Kaynak: Sahîh-i Buhârî, Kıtabu'r-rıkaak
Konu: Cennetin Ve Ateşin Sıfatları Babı
6638-) Bize Hammâd ibn Zeyd, Amr ibn Dînâr'dan; o da Câbir (radıyallahü anh)'den tahdîs etti ki, Peygamber(sallallahü aleyhi ve sellem):"Şefaatle ateşten sanki seârîr gibi çıkarlar" buyurdu. dedi ki: Ben Amr'a: "es-Seârîr" nedir? diye sordum. Amr: "ed-Dağâbîs"dir, dedi. ibn Dînâr'ın dişleri düşmüş, bu sebeble ağzı da düşmüştü (Bu sebeble noktalı şîn ile olan kelimeyi böyle üç noktalı sâ ile telâffuz etmişti). dedi ki: Ben Amr ibn Dînâr'a: Yâ Ebâ Muhammedi Sen Câbir ibn Abdillah'tan: Ben Peygamber'den işittim, O "Şefaatle (bir kavim) ateşten çıkar" buyururken işittim, dediğini bizzat işittin mi? diye sordum. Evet bunu söylerken kendisinden bizzat işittim, dedi.
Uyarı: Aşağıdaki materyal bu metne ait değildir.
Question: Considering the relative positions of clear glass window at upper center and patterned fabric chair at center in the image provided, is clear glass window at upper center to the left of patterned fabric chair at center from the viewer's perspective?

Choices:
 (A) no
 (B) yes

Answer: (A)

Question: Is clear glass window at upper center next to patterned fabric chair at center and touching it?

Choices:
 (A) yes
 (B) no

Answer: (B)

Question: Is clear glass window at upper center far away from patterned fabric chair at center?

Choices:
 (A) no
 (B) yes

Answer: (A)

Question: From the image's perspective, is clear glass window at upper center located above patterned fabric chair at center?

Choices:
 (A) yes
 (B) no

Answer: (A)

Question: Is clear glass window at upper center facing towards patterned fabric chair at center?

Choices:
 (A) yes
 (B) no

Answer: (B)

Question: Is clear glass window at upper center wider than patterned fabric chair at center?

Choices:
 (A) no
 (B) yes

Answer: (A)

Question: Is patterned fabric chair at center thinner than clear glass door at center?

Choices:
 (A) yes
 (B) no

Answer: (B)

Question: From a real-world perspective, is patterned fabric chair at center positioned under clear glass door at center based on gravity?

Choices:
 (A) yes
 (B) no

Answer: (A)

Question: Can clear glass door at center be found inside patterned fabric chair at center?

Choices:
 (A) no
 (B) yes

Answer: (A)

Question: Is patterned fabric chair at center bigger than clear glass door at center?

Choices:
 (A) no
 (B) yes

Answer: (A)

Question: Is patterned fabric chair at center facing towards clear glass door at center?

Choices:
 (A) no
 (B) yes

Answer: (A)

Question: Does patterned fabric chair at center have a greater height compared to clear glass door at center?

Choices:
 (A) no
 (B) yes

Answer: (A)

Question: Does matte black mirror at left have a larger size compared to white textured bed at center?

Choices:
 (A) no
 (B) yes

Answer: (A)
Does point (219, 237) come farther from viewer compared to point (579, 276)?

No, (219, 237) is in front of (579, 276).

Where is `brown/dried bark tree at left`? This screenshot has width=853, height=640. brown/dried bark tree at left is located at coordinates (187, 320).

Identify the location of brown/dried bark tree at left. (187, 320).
Kaynak: Sahîh-i Buhârî, Kıtabu'r-rıkaak
Konu: Cennetin Ve Ateşin Sıfatları Babı
6639-) Bize Enes ibn Mâlik (radıyallahü anh) şöyle tahdîs etti: Peygamber(sallallahü aleyhi ve sellem):"Bir kavim, kendilerine cehennem ateşi dokunduktan sonra sıîmaları kırmızımsı siyah bir renkte olarak cehennemden çıkacak ve cennete girecekler de cennet ehli bunlara 'Cehennemlikler" diye isim vereceklerdir" buyurdu.
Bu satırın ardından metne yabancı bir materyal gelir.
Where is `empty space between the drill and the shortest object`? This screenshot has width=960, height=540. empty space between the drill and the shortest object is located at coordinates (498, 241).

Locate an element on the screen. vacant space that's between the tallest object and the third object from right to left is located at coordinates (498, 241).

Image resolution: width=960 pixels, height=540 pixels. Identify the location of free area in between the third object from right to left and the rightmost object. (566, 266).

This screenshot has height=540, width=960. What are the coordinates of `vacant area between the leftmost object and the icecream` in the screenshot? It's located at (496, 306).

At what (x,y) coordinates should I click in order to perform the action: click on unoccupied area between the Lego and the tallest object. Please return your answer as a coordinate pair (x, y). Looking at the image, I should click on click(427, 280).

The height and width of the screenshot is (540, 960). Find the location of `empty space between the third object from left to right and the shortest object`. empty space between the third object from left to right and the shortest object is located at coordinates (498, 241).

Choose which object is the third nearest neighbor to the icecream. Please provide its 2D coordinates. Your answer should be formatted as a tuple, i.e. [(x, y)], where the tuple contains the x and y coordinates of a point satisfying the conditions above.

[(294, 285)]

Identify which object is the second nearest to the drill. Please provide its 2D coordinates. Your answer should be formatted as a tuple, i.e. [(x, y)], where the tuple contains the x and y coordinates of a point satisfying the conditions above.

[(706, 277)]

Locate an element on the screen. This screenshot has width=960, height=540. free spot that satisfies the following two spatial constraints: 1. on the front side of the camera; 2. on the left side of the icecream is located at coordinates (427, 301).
Kaynak: Sahîh-i Buhârî, Kıtabu'r-rıkaak
Konu: Cennetin Ve Ateşin Sıfatları Babı
6640-) Bize Amr ibnu Yahya, babası Yahya ibn Umâre'den; o da Ebû Saîd eI-Hudrî (radıyallahü anh)'den tahdîs etti ki, Peygamber(sallallahü aleyhi ve sellem) şöyle buyurmuştur: "Cennet ehli cennete, dûzah ehli dûzaha girdikten sonra Yüce Allah: Kimin kalbinde bir hardal tanesi ağırlığınca îmân varsa, ateşten çıkarınız! diye ferman buyuracaktır. üzerine (bu gibiler) simsiyah yanmış ve kömüre dönmüş oldukları hâlde çıkacaklar da hemen hayât nehrinin içine atılacaklar ve orada seyl uğrağında -yahut seylin kokmuş kara çamuru içinde- kalan yabanı reyhan tohumları nasıl sür'atle biterse öylece bitecekledir". Peygamber(sallallahü aleyhi ve sellem):"Görmez misiniz, bu tohumlar(ne güzel) sapsarı olarak ve iki tarafına salınarak çıkıp sürerler!" buyurdu .

Kaynak: Sahîh-i Buhârî, Kıtabu'r-rıkaak
Konu: Cennetin Ve Ateşin Sıfatları Babı
6641-) Bize Şu'be tahdîs edip şöyle dedi: Ben Ebû İshâk'tan işittim, şöyle dedi: Ben en-Nu'mân ibn Beşîr (radıyallahü anh)'den işittim, şöyle dedi: BenPeygamber(sallallahü aleyhi ve sellem)'den işittim, şöyle buyuruyordu: "Kıyâmet gününde cehennem ehlinin azâbca en hafif ceza göreni o kimsedir ki, onun iki ayağı altının çukurlarına iki ateş parçası konulacak, bunların te'sîriyle onun beyni (tencere gibi) kaynayacaktır".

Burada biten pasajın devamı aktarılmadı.